Less than a week later from his evaluation, Itachi met Sakura again. He watched as she cleaned her hands in the sink in her office, slim fingers resting on his chest as green chakra (a colder shade than the color of her eyes, he noted) entered his system.
Her chakra felt different than the one of the other medics; he wondered if it was because he trusted her on some level (a very distant one) or maybe it was just her. It was too soon when her chakra stopped flowing and he could breathe easier, her face inches from his as she smiled in satisfaction. He could see the glint in her eyes, so close to his own, the way they were warm and contented, as if she had solved the most difficult riddle on Earth.

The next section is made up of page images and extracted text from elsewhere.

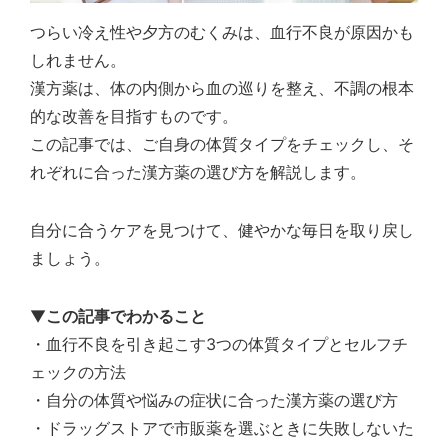
つらい冷え性や夕方のむくみは、血行不良が原因かも
しれません。
漢方薬は、体の内側から血の巡りを整え、不調の根本
的な改善を目指すものです。
この記事では、ご自身の体質タイプをチェックし、そ
れぞれに合った漢方薬の選び方を解説します。
自分に合うケアを見つけて、健やかな毎日を取り戻し
ましょう。
▼
この記事でわかること
・血行不良を引き起こす3つの体質タイプとセルフチ
ェックの方法
・自分の体質や悩みの症状に合った漢方薬の選び方
・ドラッグストアで市販薬を選ぶときに失敗しないた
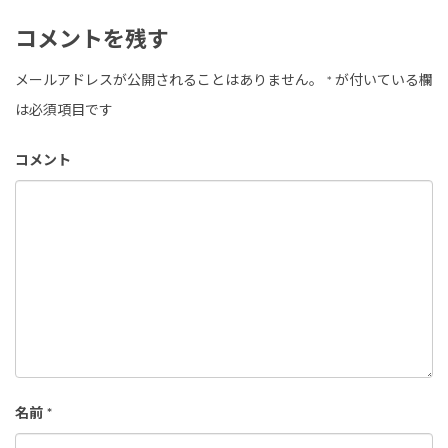
コメントを残す
メールアドレスが公開されることはありません。
*
が付いている欄
は必須項目です
コメント
名前
*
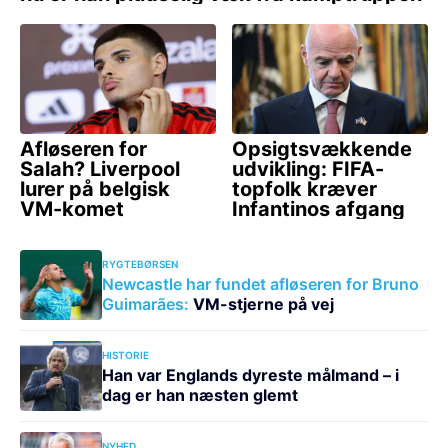
RYGTEBØRSEN
Newcastle har fundet afløseren for Bruno
Guimarães:
VM-stjerne på vej
HISTORIE
Han var Englands dyreste målmand – i
dag er han næsten glemt
NYHED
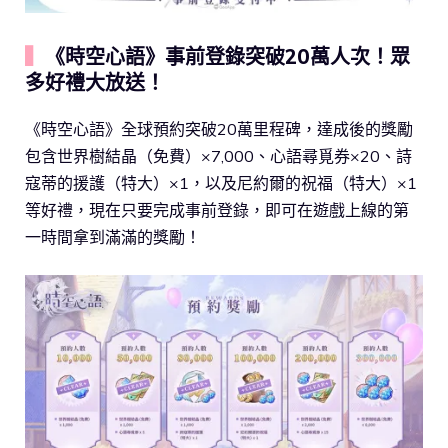
▍
《時空心語》事前登錄突破20萬人次！眾
多好禮大放送！
《時空心語》全球預約突破20萬里程碑，達成後的獎勵
包含世界樹結晶（免費）×7,000、心語尋覓券×20、詩
寇蒂的援護（特大）×1，以及尼約爾的祝福（特大）×1
等好禮，現在只要完成事前登錄，即可在遊戲上線的第
一時間拿到滿滿的獎勵！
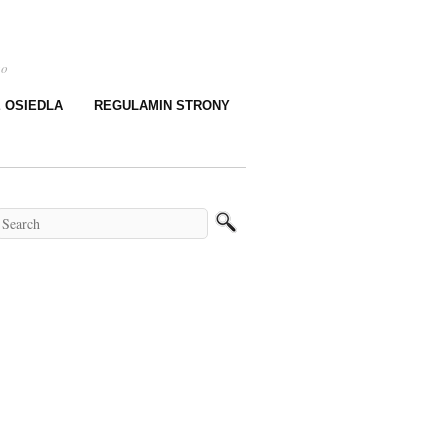
go
E OSIEDLA
REGULAMIN STRONY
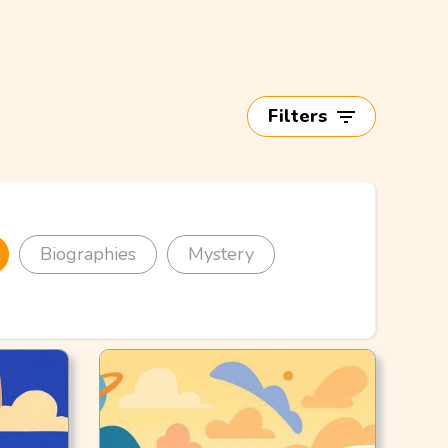
Filters
Biographies
Mystery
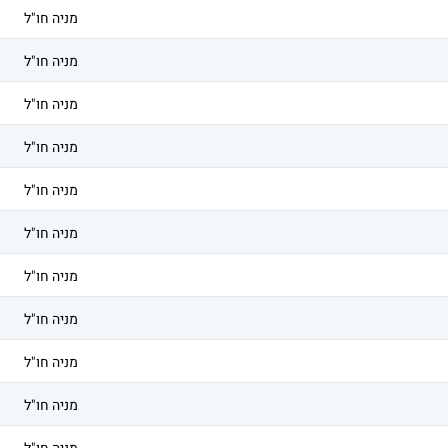
מניה חו"ל
מניה חו"ל
מניה חו"ל
מניה חו"ל
מניה חו"ל
מניה חו"ל
מניה חו"ל
מניה חו"ל
מניה חו"ל
מניה חו"ל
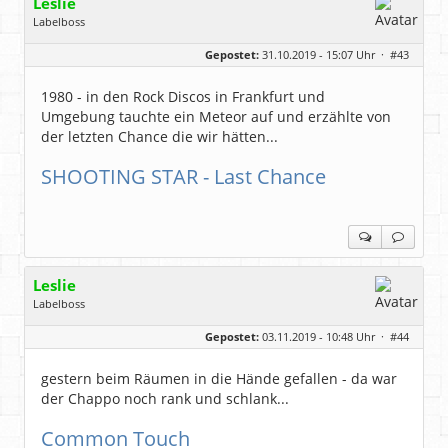
Leslie
Labelboss
Geschlecht:
keine Angabe
Gepostet:
31.10.2019 - 15:07 Uhr ·
#43
Herkunft:
in der Mitte zwischen Kölnarena und Festhalle Ffm
Beiträge:
48743
Dabei seit:
07 / 2008
1980 - in den Rock Discos in Frankfurt und
Umgebung tauchte ein Meteor auf und erzählte von
der letzten Chance die wir hätten...
SHOOTING STAR - Last Chance
Leslie
Labelboss
Geschlecht:
keine Angabe
Gepostet:
03.11.2019 - 10:48 Uhr ·
#44
Herkunft:
in der Mitte zwischen Kölnarena und Festhalle Ffm
Beiträge:
48743
Dabei seit:
07 / 2008
gestern beim Räumen in die Hände gefallen - da war
der Chappo noch rank und schlank...
Common Touch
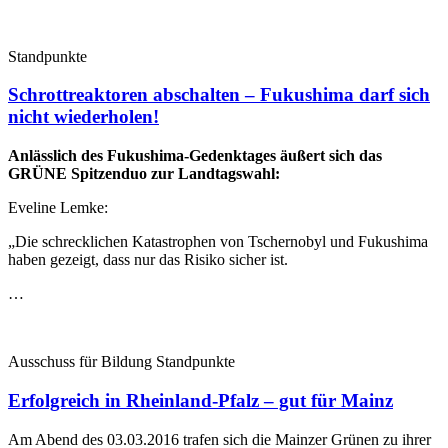
Standpunkte
Schrottreaktoren abschalten – Fukushima darf sich
nicht wiederholen!
Anlässlich des Fukushima-Gedenktages äußert sich das
GRÜNE Spitzenduo zur Landtagswahl:
Eveline Lemke:
„Die schrecklichen Katastrophen von Tschernobyl und Fukushima
haben gezeigt, dass nur das Risiko sicher ist.
…
Ausschuss für Bildung Standpunkte
Erfolgreich in Rheinland-Pfalz – gut für Mainz
Am Abend des 03.03.2016 trafen sich die Mainzer Grünen zu ihrer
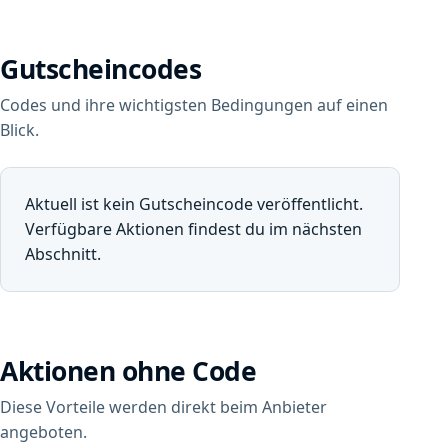
Gutscheincodes
Codes und ihre wichtigsten Bedingungen auf einen
Blick.
Aktuell ist kein Gutscheincode veröffentlicht.
Verfügbare Aktionen findest du im nächsten
Abschnitt.
Aktionen ohne Code
Diese Vorteile werden direkt beim Anbieter
angeboten.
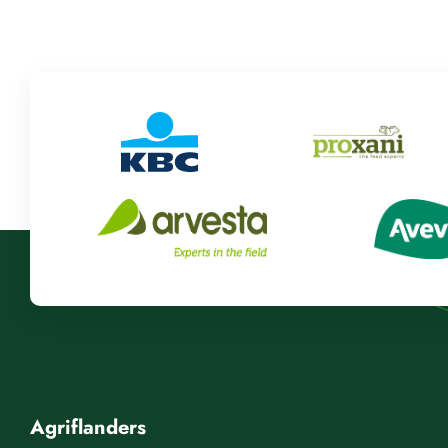
Agriflanders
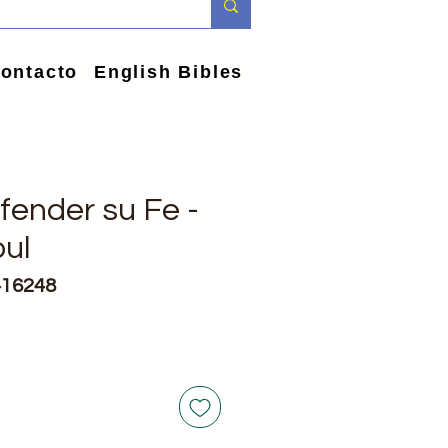
ontacto
English Bibles
ender su Fe -
oul
416248
e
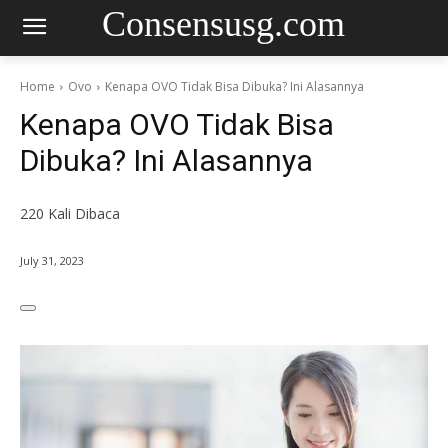
Consensusg.com
Home
Ovo
Kenapa OVO Tidak Bisa Dibuka? Ini Alasannya
Kenapa OVO Tidak Bisa
Dibuka? Ini Alasannya
220
Kali Dibaca
July 31, 2023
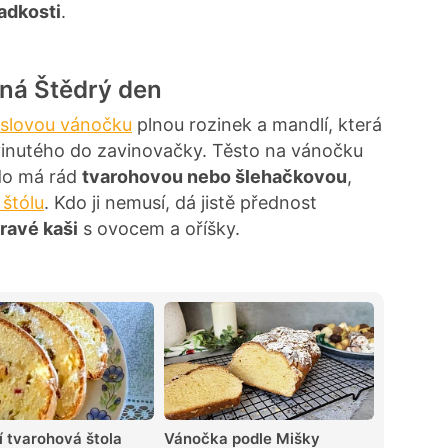
ladkosti
.
íná Štědrý den
slovou vánočku
plnou rozinek a mandlí, která
vinutého do zavinovačky. Těsto na vánočku
do má rád
tvarohovou nebo šlehačkovou
,
 štólu
. Kdo ji nemusí, dá jistě přednost
ravé kaši
s ovocem a oříšky.
 tvarohová štola
Vánočka podle Mišky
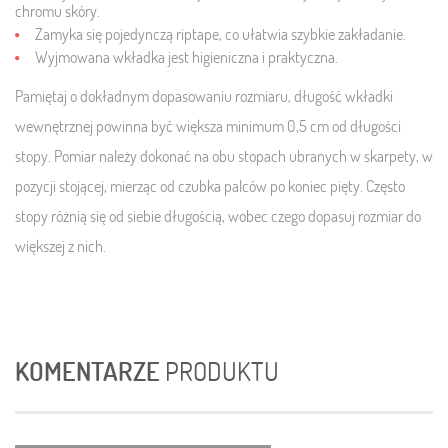
chromu skóry.
Zamyka się pojedynczą riptape, co ułatwia szybkie zakładanie.
Wyjmowana wkładka jest higieniczna i praktyczna.
Pamiętaj o dokładnym dopasowaniu rozmiaru, długość wkładki
wewnętrznej powinna być większa minimum 0,5 cm od długości
stopy. Pomiar należy dokonać na obu stopach ubranych w skarpety, w
pozycji stojącej, mierząc od czubka palców po koniec pięty. Często
stopy różnią się od siebie długością, wobec czego dopasuj rozmiar do
większej z nich.
KOMENTARZE
PRODUKTU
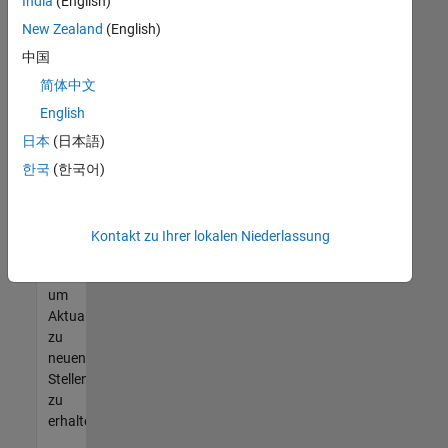
offenen
India
(English)
Stellen
New Zealand
(English)
finden
中国
können,
die
简体中文
Ihren
English
Qualifikationen
日本
(日本語)
entsprechen,
werden
한국
(한국어)
Sie
Mitglied
unseres
Kontakt zu Ihrer lokalen Niederlassung
Talent-
Netzwerks
,
um
Aktualisierungen
zu
neuen
Stellenangeboten
zu
erhalten.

He could breathe easier, but there was a strange weight on his chest when she took a step back and walked towards her desk, handing him off papers to sign.
Itachi didn't like it, when he didn't understand things. He was smart, a genius really, and he had a keen eye for puzzles. On this day, he was missing a piece.
And whatever the missing piece was, that was the reason his next words escaped his mouth before he could think them over and throw them in a forgotten part of his brain.
"Would you like to get dango together?"